Michael Mann and Tom Toles Name 9 Prominent Climate Change Deniers

“Yet we have a Republican presidential nominee who has repeatedly called climate change a ‘hoax.’ ‘Perhaps there’s a minor effect,’ Donald Trump told The Washington Post’s editorial board, ‘but I’m not a big believer in man-made climate change.’ So it goes in the madhouse of the climate debate. Even as the evidence has become unmistakable, and even though the alarm has been sounded several times, public policy has been paralyzed—sometimes from ignorance, sometimes from uncertainty, but often from a campaign of deliberate misinformation.”—Michael Mann and Tom Toles

Michael Mann and Tom Toles’s The Madhouse Effect: How Climate Change Denial Is Threatening Our Planet, Destroying Our Politics, and Driving Us Crazy examines and seeks to refute those who manipulate scientific data and the media to deny the truth about climate change.

In a recent piece for The Washington Post, Mann and Toles name 9 prominent deniers “clouding the climate change debate.” In addition to naming the figures, Toles and Mann also provide a quote from each that encapsulates their view on climate change:

1. Donald Trump, politician and businessman: “Perhaps there’s a minor effect but I’m not a big believer in man-made climate change.”

2. S. Fred Singer, founder of think tank, the Science and Environmental Policy Project: “Carbon dioxide is not a pollutant.
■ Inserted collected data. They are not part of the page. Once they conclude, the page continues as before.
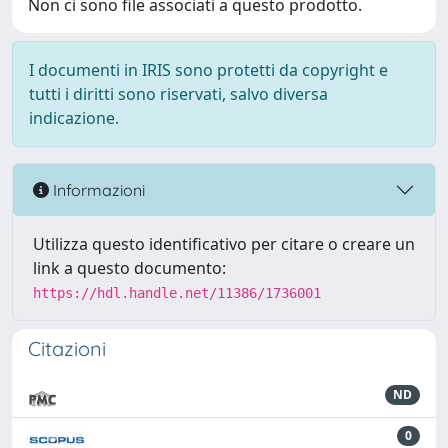
Non ci sono file associati a questo prodotto.
I documenti in IRIS sono protetti da copyright e
tutti i diritti sono riservati, salvo diversa
indicazione.
Informazioni
Utilizza questo identificativo per citare o creare un
link a questo documento:
https://hdl.handle.net/11386/1736001
Citazioni
ND
0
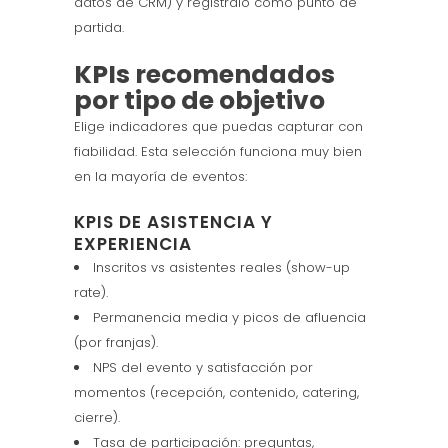
datos de CRM) y regístralo como punto de
partida.
KPIs recomendados
por tipo de objetivo
Elige indicadores que puedas capturar con
fiabilidad. Esta selección funciona muy bien
en la mayoría de eventos:
KPIS DE ASISTENCIA Y
EXPERIENCIA
Inscritos vs asistentes reales (show-up
rate).
Permanencia media y picos de afluencia
(por franjas).
NPS del evento y satisfacción por
momentos (recepción, contenido, catering,
cierre).
Tasa de participación: preguntas,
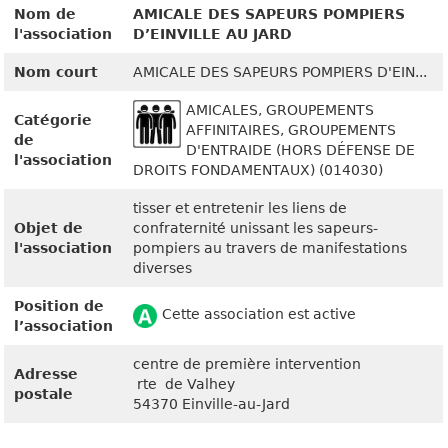
Nom de
AMICALE DES SAPEURS POMPIERS
l'association
D’EINVILLE AU JARD
Nom court
AMICALE DES SAPEURS POMPIERS D'EIN...
AMICALES, GROUPEMENTS
Catégorie
AFFINITAIRES, GROUPEMENTS
de
D'ENTRAIDE (HORS DÉFENSE DE
l'association
DROITS FONDAMENTAUX) (014030)
tisser et entretenir les liens de
Objet de
confraternité unissant les sapeurs-
l'association
pompiers au travers de manifestations
diverses
Position de
Cette association est active
l’association
centre de première intervention
Adresse
rte de Valhey
postale
54370 Einville-au-Jard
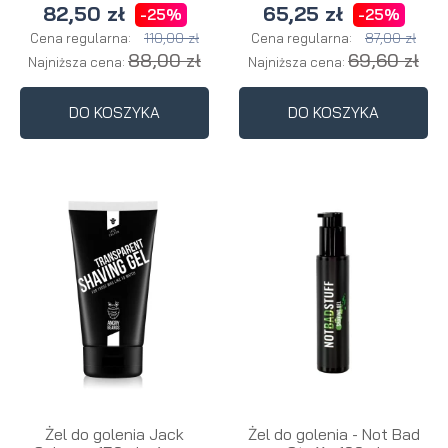
82,50 zł
65,25 zł
-25%
-25%
110,00 zł
87,00 zł
Cena regularna:
Cena regularna:
88,00 zł
69,60 zł
Najniższa cena:
Najniższa cena:
DO KOSZYKA
DO KOSZYKA
Żel do golenia Jack
Żel do golenia - Not Bad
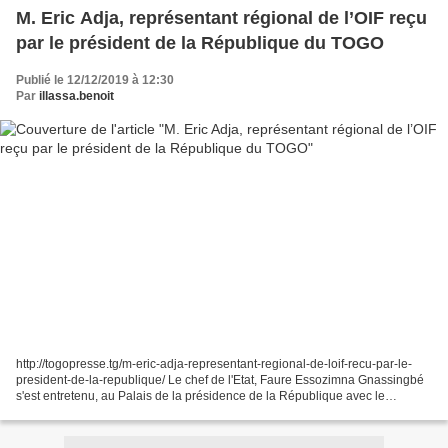
M. Eric Adja, représentant régional de l’OIF reçu
par le président de la République du TOGO
Publié le 12/12/2019 à 12:30
Par
illassa.benoit
http://togopresse.tg/m-eric-adja-representant-regional-de-loif-recu-par-le-
president-de-la-republique/ Le chef de l'Etat, Faure Essozimna Gnassingbé
s'est entretenu, au Palais de la présidence de la République avec le
représentant régional de la Francophonie,...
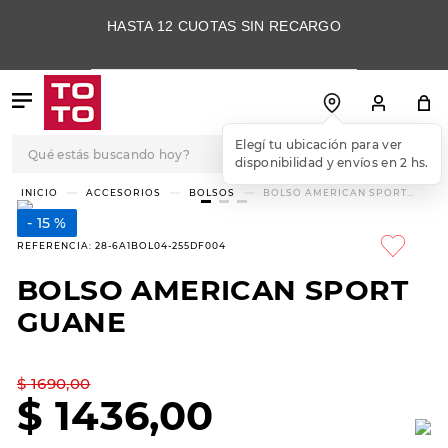
HASTA 12 CUOTAS SIN RECARGO
Qué estás buscando hoy?
Elegí tu ubicación para ver
disponibilidad y envíos en 2 hs.
TÉRMINOS MÁS
ACCESORIOS
BOLSOS
BOLSO AMERICAN SPORT
GUANE
BUSCADOS
15 %
1
.
botas
REFERENCIA
:
28-6A1BOL04-255DF004
2
.
skechers
BOLSO AMERICAN SPORT
3
.
skechers slip-ins
GUANE
4
.
championes
5
.
botas mujer
$
1690
,
00
$
1436
,
00
6
.
americansport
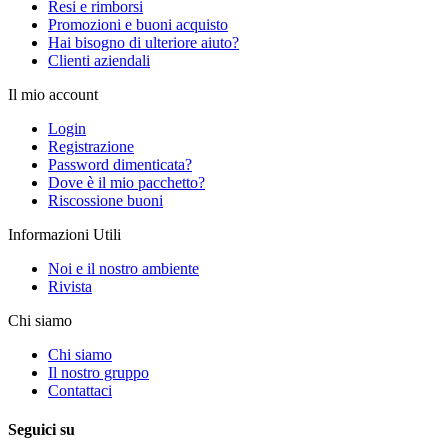
Resi e rimborsi
Promozioni e buoni acquisto
Hai bisogno di ulteriore aiuto?
Clienti aziendali
Il mio account
Login
Registrazione
Password dimenticata?
Dove è il mio pacchetto?
Riscossione buoni
Informazioni Utili
Noi e il nostro ambiente
Rivista
Chi siamo
Chi siamo
Il nostro gruppo
Contattaci
Seguici su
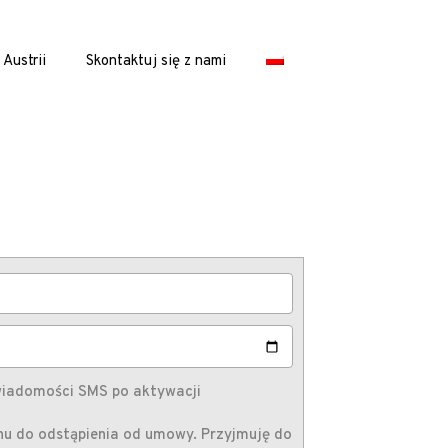
 Austrii
Skontaktuj się z nami
wiadomości SMS po aktywacji
u do odstąpienia od umowy. Przyjmuję do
On the contrary, it makes crops and forests grow faster.”

3. Steve Milloy, lawyer and commentator for Fox News: “We don’t agree . . . that man-made emissions of carbon dioxide (CO2) and other greenhouse gases are having either detectable or predictable effects on climate.”

4. Marc Morano, former communications director for James M. Inhofe (R-Okla.): “[Climate scientists] deserve to be publicly flogged.”

5. Joe Barton, Republican congressman from Texas and a former chairman of the House Energy and Commerce Committee: “The science is not settled, and the science is actually going the other way. . . . We may in fact be going into a cooling period.”

6. Sarah Palin, former governor of Alaska: ““Climate science is to this century what eugenics was to the last century.”

7. Rupert Murdoch, founder and head of News Corporation: ““Climate change has been going on as long as the planet is here. There will always be a little bit of it. We can’t stop it.”

8. David and Charles Koch, head of Koch Industries, ““Climate does fluctuate. It goes from hot to cold. We have ice ages.” — David Koch

9. Bjorn Lomborg, author and adjunct professor at the Copenhagen Business School: “On average, global warming is not going to harm the developing world.”